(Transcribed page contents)
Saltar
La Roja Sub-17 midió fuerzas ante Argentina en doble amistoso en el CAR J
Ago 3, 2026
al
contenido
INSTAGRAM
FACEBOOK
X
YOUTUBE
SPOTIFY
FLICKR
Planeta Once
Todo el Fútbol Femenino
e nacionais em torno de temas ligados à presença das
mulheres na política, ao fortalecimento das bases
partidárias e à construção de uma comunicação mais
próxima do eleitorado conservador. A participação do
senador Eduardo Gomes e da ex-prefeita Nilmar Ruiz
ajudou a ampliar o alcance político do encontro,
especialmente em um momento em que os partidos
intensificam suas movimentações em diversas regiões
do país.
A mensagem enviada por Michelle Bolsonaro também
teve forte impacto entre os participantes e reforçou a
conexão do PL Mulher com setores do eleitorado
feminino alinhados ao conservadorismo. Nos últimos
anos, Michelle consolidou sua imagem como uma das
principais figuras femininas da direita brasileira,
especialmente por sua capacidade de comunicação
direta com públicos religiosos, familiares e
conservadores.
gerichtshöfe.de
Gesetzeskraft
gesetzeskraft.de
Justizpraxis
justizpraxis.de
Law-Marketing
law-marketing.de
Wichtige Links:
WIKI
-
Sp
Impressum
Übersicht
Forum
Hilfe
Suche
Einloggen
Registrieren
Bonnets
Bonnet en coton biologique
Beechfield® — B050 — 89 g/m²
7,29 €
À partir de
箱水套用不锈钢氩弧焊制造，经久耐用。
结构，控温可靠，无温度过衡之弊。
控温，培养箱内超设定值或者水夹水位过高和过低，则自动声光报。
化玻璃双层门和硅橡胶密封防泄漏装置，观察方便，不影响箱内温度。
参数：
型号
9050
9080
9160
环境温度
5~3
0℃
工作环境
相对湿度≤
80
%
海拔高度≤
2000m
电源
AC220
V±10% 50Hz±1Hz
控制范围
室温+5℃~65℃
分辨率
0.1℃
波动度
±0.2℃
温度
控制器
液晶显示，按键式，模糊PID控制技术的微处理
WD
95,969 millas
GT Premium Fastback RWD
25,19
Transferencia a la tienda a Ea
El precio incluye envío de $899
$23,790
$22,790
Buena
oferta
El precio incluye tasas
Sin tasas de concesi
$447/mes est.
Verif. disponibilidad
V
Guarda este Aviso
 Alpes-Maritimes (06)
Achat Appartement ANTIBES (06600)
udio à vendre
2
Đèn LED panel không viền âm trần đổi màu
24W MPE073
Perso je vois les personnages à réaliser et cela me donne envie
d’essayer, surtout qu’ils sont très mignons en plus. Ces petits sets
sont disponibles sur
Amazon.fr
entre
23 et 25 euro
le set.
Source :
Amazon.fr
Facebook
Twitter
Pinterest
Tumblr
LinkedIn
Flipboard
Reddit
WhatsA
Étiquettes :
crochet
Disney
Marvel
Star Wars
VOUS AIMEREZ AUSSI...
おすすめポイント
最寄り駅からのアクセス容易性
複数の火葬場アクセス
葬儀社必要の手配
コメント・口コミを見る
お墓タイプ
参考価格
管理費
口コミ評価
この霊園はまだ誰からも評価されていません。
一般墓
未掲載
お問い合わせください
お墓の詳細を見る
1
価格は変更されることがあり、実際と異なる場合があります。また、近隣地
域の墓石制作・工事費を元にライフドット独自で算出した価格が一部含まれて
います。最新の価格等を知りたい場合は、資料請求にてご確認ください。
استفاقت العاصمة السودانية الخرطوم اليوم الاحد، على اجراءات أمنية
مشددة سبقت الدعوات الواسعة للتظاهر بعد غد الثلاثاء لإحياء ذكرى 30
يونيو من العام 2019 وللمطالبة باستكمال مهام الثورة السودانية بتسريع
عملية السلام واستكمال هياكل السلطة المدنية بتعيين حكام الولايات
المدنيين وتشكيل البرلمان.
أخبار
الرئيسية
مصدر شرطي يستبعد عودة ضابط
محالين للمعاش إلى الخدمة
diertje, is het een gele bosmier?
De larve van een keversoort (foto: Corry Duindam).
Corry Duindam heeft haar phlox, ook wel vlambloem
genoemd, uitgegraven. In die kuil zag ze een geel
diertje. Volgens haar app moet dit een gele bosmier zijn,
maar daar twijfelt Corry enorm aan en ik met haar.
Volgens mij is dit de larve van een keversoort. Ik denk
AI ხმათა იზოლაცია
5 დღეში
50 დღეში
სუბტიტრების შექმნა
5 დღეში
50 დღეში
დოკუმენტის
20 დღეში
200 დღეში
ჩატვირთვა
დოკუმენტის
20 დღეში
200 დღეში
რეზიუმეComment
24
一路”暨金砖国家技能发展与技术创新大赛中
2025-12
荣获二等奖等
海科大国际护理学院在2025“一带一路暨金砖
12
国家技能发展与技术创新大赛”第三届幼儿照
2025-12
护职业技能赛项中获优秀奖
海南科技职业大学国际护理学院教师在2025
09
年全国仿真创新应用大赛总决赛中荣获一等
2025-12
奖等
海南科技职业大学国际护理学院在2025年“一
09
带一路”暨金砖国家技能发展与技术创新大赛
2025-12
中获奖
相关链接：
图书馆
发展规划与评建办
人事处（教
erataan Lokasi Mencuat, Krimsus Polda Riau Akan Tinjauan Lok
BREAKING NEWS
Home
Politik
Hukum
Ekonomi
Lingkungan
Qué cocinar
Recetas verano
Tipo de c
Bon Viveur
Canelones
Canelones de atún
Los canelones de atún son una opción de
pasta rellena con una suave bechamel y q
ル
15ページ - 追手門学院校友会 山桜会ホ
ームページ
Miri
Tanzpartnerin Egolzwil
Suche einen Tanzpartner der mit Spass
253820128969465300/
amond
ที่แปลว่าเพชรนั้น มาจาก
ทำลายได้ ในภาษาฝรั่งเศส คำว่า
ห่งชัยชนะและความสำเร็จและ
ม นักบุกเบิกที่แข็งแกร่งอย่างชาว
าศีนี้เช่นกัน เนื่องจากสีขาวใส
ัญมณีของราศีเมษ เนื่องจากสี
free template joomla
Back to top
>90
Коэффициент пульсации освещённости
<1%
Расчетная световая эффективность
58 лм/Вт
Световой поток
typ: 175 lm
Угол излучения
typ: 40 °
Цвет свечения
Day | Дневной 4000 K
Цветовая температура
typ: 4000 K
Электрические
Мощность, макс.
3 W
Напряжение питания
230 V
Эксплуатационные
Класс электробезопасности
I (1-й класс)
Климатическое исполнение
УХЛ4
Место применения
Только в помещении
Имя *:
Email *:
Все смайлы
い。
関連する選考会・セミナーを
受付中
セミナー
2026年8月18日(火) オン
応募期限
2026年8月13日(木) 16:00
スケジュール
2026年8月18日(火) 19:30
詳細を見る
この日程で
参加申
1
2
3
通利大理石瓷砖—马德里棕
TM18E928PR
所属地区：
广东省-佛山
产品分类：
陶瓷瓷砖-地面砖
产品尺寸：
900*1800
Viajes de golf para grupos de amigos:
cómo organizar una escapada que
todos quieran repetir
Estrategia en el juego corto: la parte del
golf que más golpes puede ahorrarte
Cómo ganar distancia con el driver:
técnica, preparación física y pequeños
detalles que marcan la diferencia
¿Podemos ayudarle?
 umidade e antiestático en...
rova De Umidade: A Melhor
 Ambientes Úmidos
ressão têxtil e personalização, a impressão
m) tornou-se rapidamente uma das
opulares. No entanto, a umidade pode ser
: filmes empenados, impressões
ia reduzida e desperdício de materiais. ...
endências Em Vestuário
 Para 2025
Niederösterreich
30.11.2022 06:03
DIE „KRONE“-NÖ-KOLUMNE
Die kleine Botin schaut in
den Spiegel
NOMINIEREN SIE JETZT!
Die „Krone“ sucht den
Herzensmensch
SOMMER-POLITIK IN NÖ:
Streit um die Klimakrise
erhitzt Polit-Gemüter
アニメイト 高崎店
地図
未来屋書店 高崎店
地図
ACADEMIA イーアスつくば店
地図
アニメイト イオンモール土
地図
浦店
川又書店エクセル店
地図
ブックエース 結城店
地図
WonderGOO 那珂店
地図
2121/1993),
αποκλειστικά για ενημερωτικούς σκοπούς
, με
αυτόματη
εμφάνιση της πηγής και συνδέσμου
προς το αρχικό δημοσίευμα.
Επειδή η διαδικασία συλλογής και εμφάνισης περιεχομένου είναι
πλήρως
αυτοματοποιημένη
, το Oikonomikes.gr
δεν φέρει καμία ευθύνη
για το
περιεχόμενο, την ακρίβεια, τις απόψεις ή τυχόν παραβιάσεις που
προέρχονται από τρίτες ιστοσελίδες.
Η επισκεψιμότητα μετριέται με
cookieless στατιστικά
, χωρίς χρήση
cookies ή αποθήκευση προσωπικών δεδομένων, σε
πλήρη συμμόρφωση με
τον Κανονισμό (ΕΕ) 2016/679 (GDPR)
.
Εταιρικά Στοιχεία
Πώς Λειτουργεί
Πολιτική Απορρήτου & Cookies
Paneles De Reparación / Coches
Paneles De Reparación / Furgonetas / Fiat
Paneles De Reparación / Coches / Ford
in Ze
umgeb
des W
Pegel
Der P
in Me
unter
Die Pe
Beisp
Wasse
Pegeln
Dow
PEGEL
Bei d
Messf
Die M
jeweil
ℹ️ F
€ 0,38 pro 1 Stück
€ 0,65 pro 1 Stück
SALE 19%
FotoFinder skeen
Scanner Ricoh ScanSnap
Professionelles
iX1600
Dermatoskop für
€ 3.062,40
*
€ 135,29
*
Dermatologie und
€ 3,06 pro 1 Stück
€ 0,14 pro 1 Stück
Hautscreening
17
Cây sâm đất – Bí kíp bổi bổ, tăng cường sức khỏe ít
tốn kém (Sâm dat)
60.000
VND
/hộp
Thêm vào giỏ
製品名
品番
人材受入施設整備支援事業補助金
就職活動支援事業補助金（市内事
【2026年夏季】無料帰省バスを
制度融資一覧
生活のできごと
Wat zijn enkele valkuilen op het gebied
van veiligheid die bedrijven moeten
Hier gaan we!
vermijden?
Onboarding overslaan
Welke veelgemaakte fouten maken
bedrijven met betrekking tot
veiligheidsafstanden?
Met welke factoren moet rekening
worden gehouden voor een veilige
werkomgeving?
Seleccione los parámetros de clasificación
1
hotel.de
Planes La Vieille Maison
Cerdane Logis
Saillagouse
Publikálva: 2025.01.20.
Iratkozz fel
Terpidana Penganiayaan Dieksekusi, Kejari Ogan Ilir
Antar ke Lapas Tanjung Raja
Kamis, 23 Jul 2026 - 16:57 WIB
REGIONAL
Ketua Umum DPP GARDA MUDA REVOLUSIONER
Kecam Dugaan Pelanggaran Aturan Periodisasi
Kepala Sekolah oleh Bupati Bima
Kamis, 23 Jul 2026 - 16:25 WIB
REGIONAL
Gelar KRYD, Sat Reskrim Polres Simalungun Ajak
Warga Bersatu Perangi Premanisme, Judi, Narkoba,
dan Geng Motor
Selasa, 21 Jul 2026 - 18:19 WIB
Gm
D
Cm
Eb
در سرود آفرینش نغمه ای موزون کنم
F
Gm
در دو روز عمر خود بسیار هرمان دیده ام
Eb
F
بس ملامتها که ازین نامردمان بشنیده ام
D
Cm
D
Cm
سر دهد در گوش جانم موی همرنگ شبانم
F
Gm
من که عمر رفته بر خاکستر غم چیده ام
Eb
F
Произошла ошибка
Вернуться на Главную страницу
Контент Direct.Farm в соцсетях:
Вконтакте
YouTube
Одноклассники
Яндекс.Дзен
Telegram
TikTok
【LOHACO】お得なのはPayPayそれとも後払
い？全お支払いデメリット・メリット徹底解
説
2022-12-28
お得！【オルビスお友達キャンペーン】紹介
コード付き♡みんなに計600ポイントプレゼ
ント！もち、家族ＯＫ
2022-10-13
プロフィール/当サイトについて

▸ **About this task**:
The lines you need are those with the word "องจากส"; list them from the entries.

▸ **Task result**:
าศีนี้เช่นกัน เนื่องจากสีขาวใส
ัญมณีของราศีเมษ เนื่องจากสี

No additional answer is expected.